Jésus revint bien des fois sur ce thème durant l'éducation des douze. A maintes reprises il leur répéta qu'il ne désirait pas voir ceux qui croyaient en lui devenir dogmatiques et uniformisés conformément aux interprétations religieuses des gens de bien. Il ne cessa de mettre ses apôtres en garde contre l'élaboration de credos et l'établissement de traditions comme moyen de guider et de contrôler les croyants dans l'évangile du royaume.
6. -- LA DERNIÈRE SEMAINE À AMATH
Vers la fin de la dernière semaine à Amath, Simon le Zélote amena à Jésus un certain Téherma, un Persan qui faisait des affaires à Damas. Ayant entendu parler de Jésus, Téherma était venu à Capharnaüm pour le voir. Apprenant que jésus était parti avec les apôtres pour Jérusalem en descendant le Jourdain, il partit à sa recherche. André avait présenté Téherma à Simon afin qu'il l'instruise. Simon considérait le Persan comme un « adorateur du feu », bien que Téherma ait pris grand soin de lui expliquer que le feu n'était que le symbole visible de l'Être Pur et Saint. Après un entretien avec Jésus, le Persan signifia son intention de rester plusieurs jours à écouter l'enseignement et les prédications.

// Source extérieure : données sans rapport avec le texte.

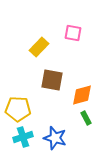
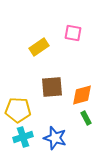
yellow rectangle: rotated 12 degrees clockwise
brown square: moved 7 px down; rotated 15 degrees counterclockwise
yellow pentagon: moved 1 px down
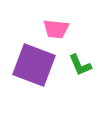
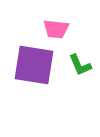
purple square: rotated 12 degrees counterclockwise
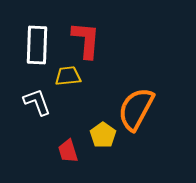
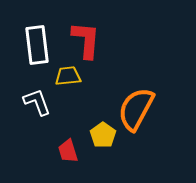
white rectangle: rotated 9 degrees counterclockwise
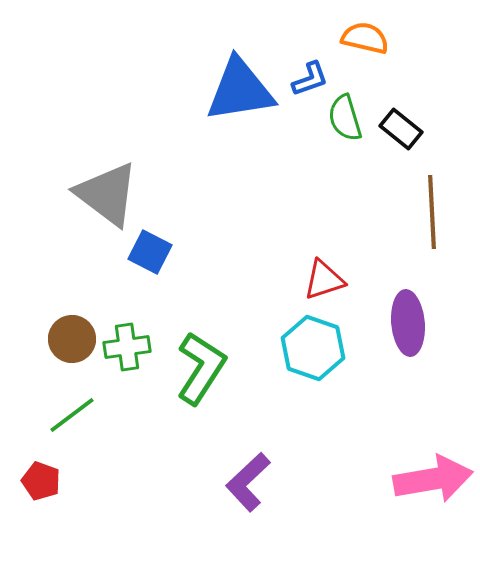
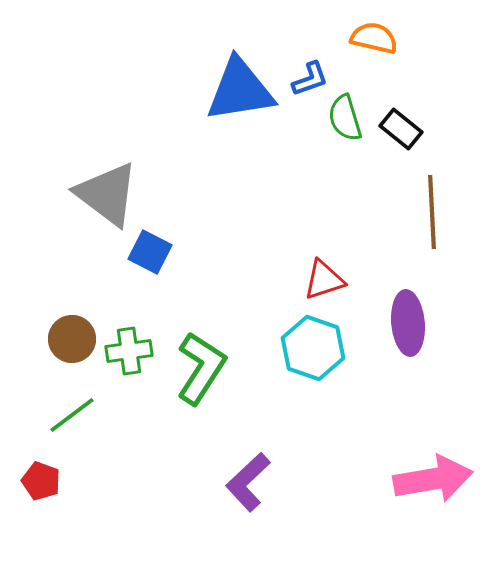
orange semicircle: moved 9 px right
green cross: moved 2 px right, 4 px down
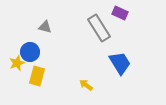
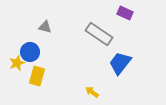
purple rectangle: moved 5 px right
gray rectangle: moved 6 px down; rotated 24 degrees counterclockwise
blue trapezoid: rotated 110 degrees counterclockwise
yellow arrow: moved 6 px right, 7 px down
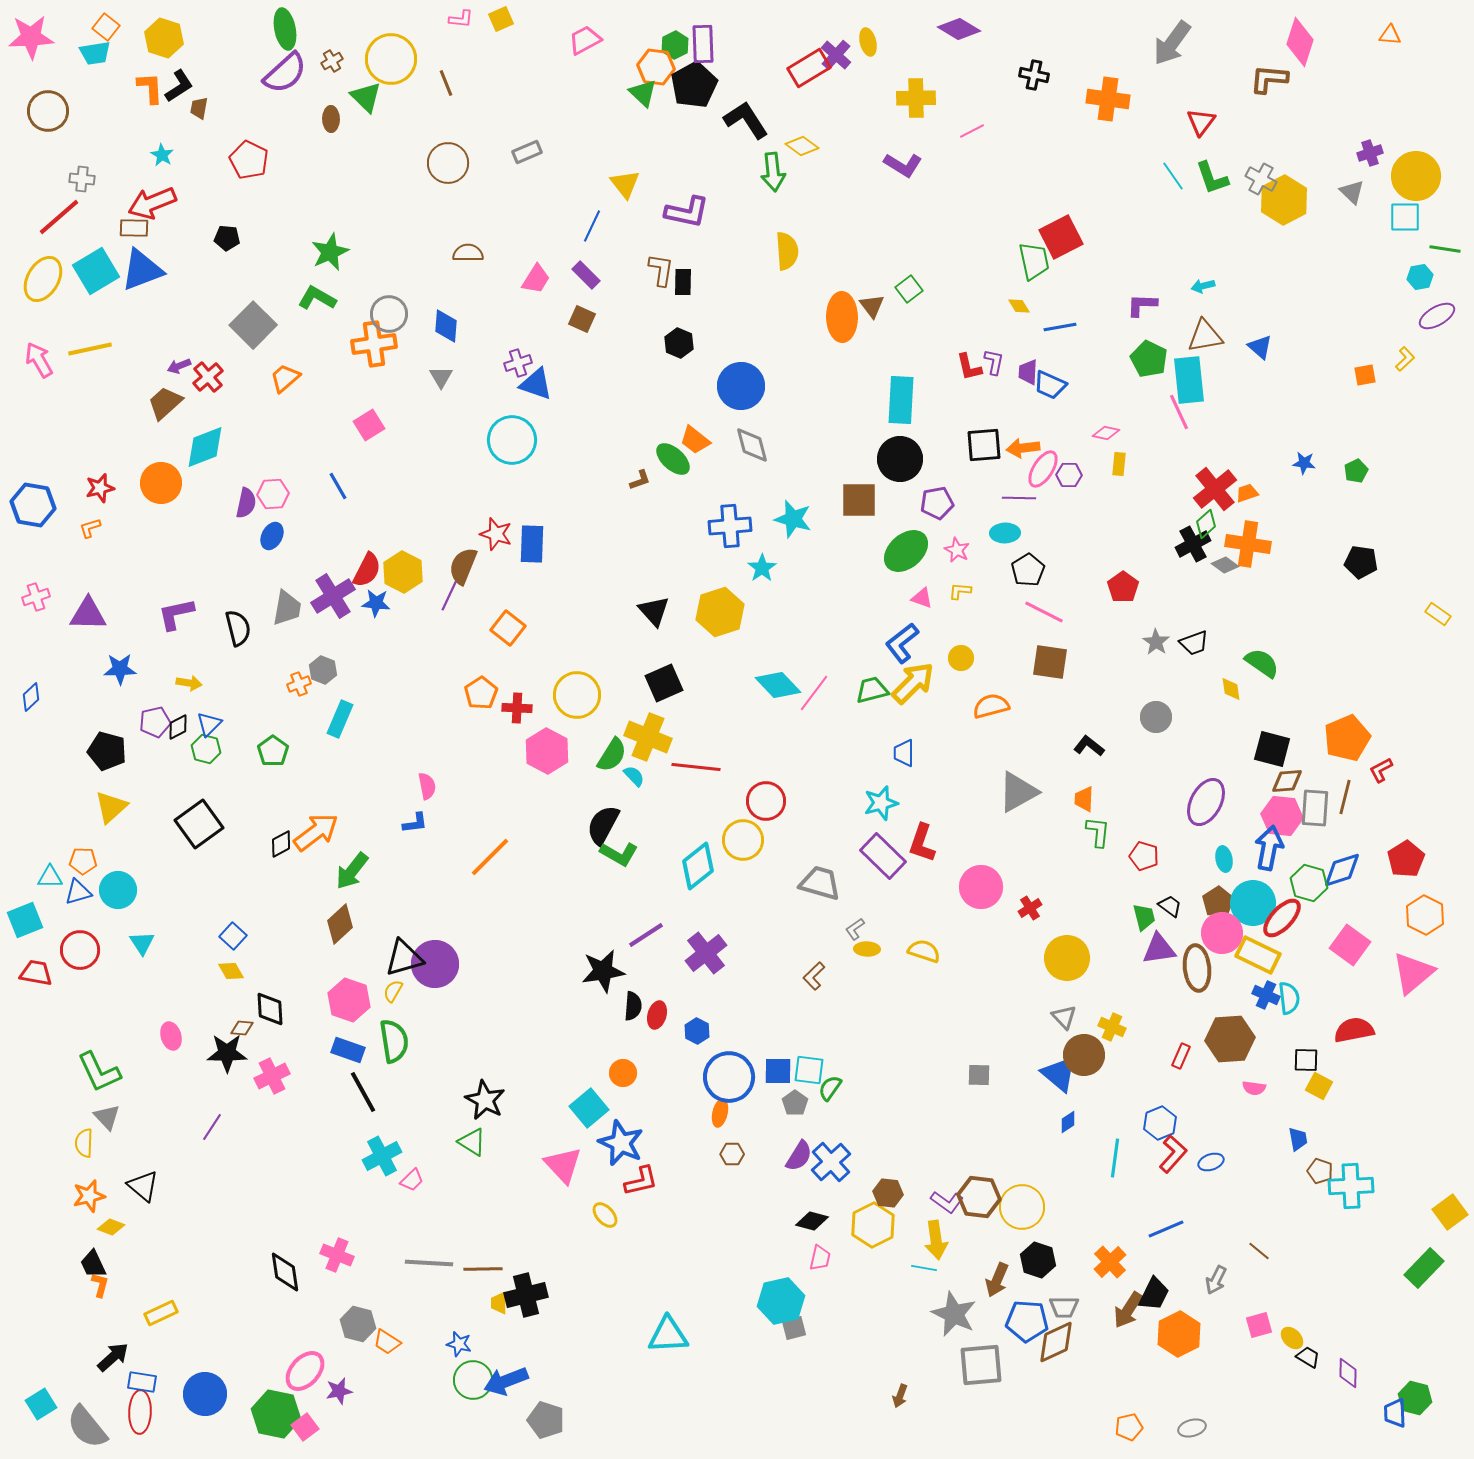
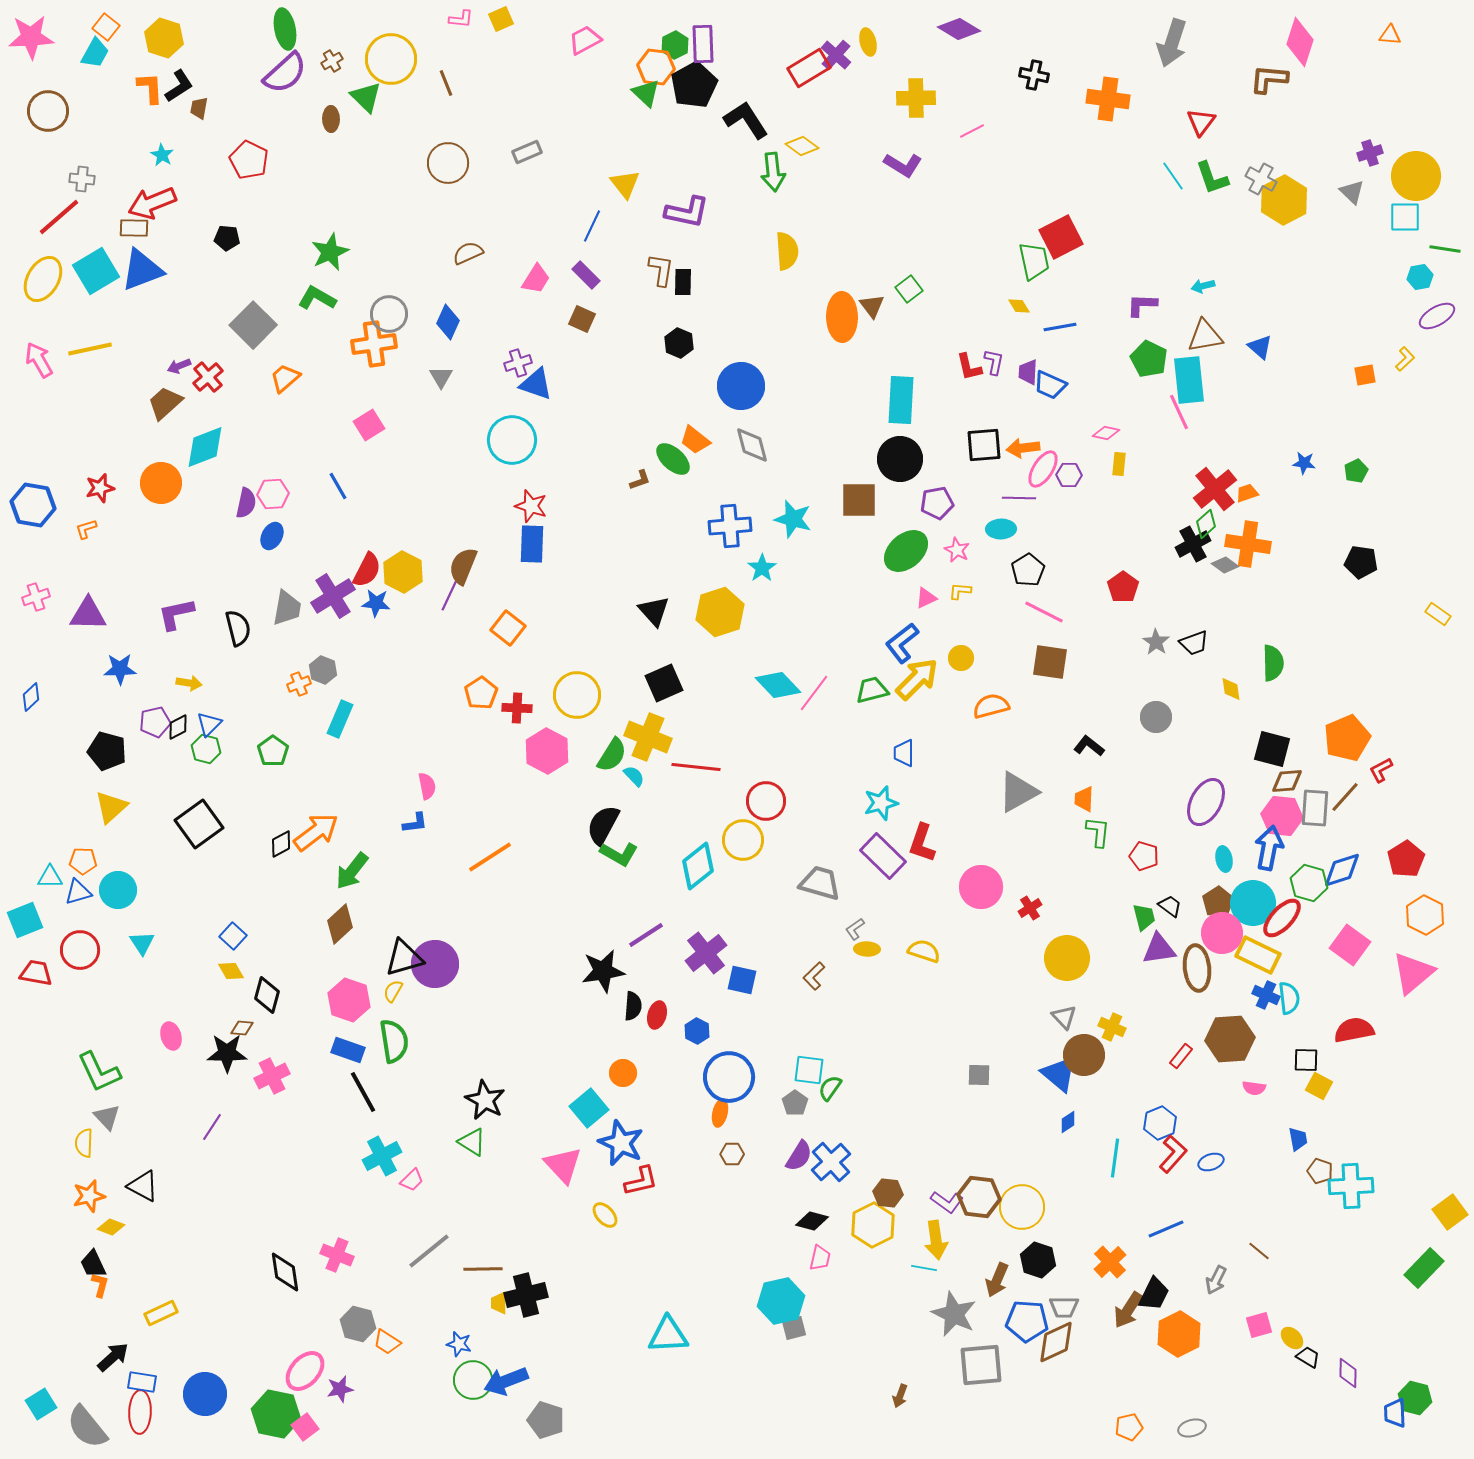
gray arrow at (1172, 43): rotated 18 degrees counterclockwise
cyan trapezoid at (95, 53): rotated 52 degrees counterclockwise
green triangle at (643, 93): moved 3 px right
brown semicircle at (468, 253): rotated 24 degrees counterclockwise
blue diamond at (446, 326): moved 2 px right, 4 px up; rotated 20 degrees clockwise
orange L-shape at (90, 528): moved 4 px left, 1 px down
cyan ellipse at (1005, 533): moved 4 px left, 4 px up
red star at (496, 534): moved 35 px right, 28 px up
pink triangle at (922, 598): moved 4 px right; rotated 45 degrees counterclockwise
green semicircle at (1262, 663): moved 11 px right; rotated 54 degrees clockwise
yellow arrow at (913, 683): moved 4 px right, 4 px up
brown line at (1345, 797): rotated 28 degrees clockwise
orange line at (490, 857): rotated 12 degrees clockwise
black diamond at (270, 1009): moved 3 px left, 14 px up; rotated 18 degrees clockwise
red rectangle at (1181, 1056): rotated 15 degrees clockwise
blue square at (778, 1071): moved 36 px left, 91 px up; rotated 12 degrees clockwise
black triangle at (143, 1186): rotated 12 degrees counterclockwise
gray line at (429, 1263): moved 12 px up; rotated 42 degrees counterclockwise
purple star at (339, 1391): moved 1 px right, 2 px up
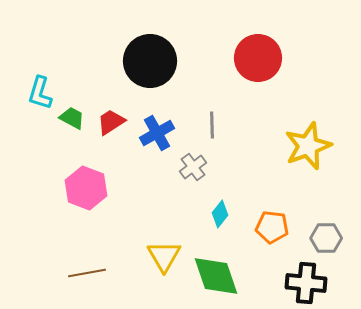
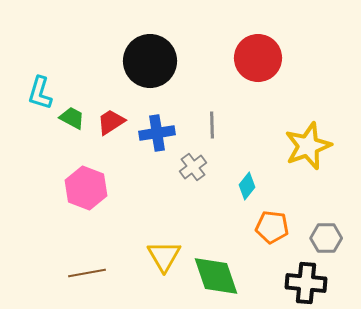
blue cross: rotated 20 degrees clockwise
cyan diamond: moved 27 px right, 28 px up
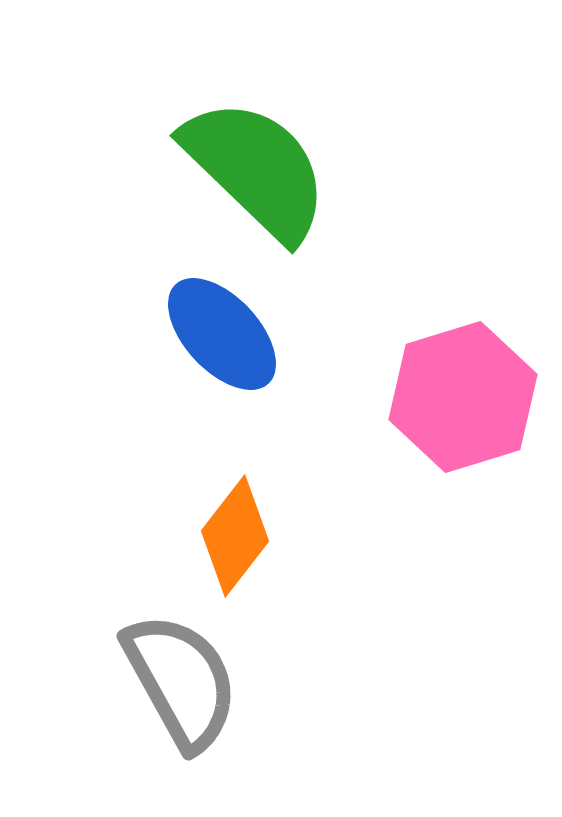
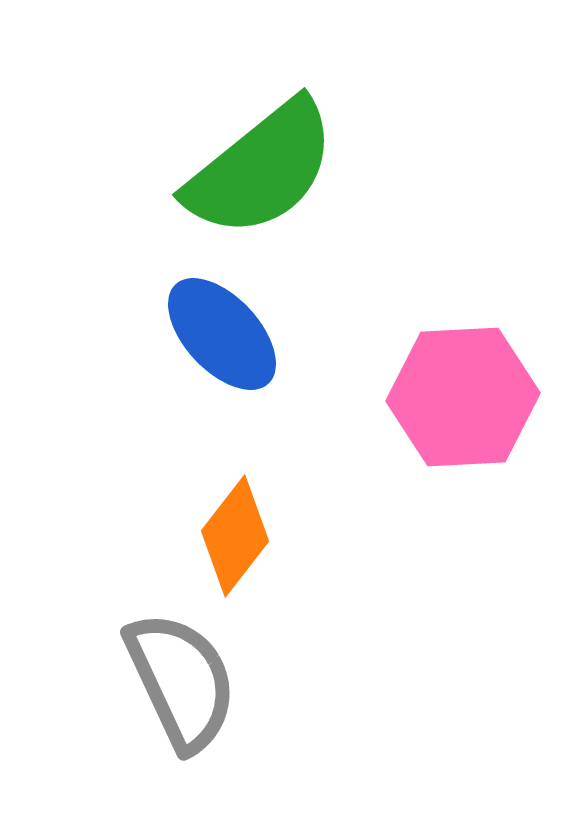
green semicircle: moved 5 px right; rotated 97 degrees clockwise
pink hexagon: rotated 14 degrees clockwise
gray semicircle: rotated 4 degrees clockwise
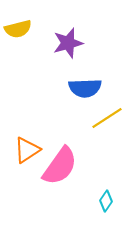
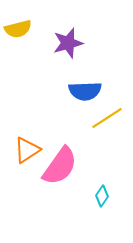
blue semicircle: moved 3 px down
cyan diamond: moved 4 px left, 5 px up
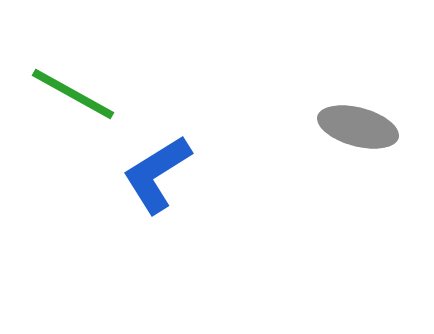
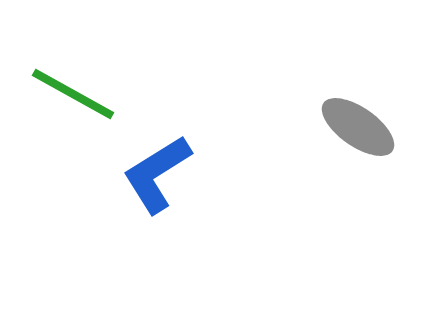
gray ellipse: rotated 20 degrees clockwise
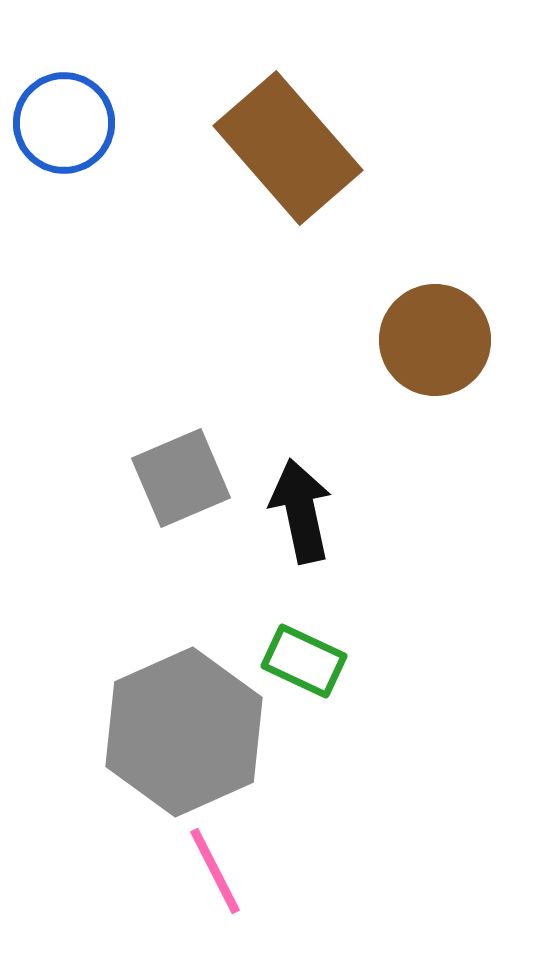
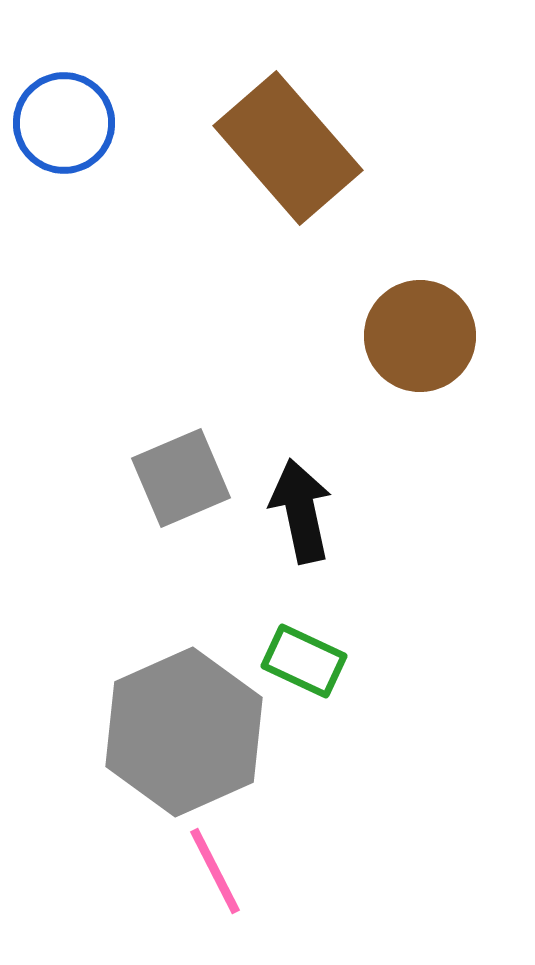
brown circle: moved 15 px left, 4 px up
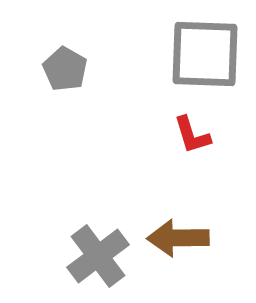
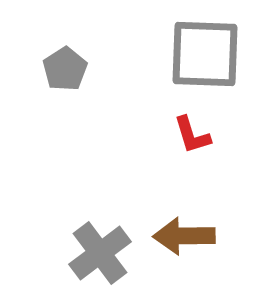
gray pentagon: rotated 9 degrees clockwise
brown arrow: moved 6 px right, 2 px up
gray cross: moved 2 px right, 3 px up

Quand Simon le Zélote et Jésus furent seuls, Simon demanda au Maître: «Comment se fait-il que je n'aie pas réussi à le persuader? Pourquoi m'a-t-il tant résisté et t'écoute-t-il si volontiers? » Jésus répondit: « Simon, Simon, combien de fois t'ai-je recommandé de t'abstenir de tout effort pour faire jaillir quelque chose du coeur de ceux qui cherchent le salut? Combien souvent je t'ai dit de ne travailler que pour faire pénétrer quelque chose dans ces âmes assoiffées. Conduis les hommes dans le royaume, et ensuite les grandes vérités vivantes du royaume ne tarderont pas à éliminer toute erreur sérieuse. Une fois que tu as annoncé à un mortel la bonne nouvelle que Dieu est son Père, tu peux d'autant plus facilement le persuader qu'il est réellement un fils de Dieu. Après avoir fait cela, tu as apporté la lumière du salut à un être plongé dans les ténèbres. Simon, la première fois que le Fils de l'Homme est venu vers toi, a-t-il condamné Moïse et les prophètes pour proclamer une nouvelle et meilleure manière de vivre? Non. Je ne suis pas venu pour enlever ce que vous tenez de vos ancêtres, mais pour vous montrer une vision plus parfaite de ce que vos pères n'ont vu qu'en partie. Donc, Simon, va enseigner et prêcher le royaume, et quand tu y auras conduit un homme sain et sauf, alors il sera temps, s'il vient vers toi avec des questions, de lui communiquer un enseignement relatif à l'avancement progressif de l'âme à l'intérieur du royaume divin ».
Simon fut étonné par ces paroles, mais fit ce que Jésus lui avait recommandé, et Téherma le Persan compta au nombre des participants au royaume.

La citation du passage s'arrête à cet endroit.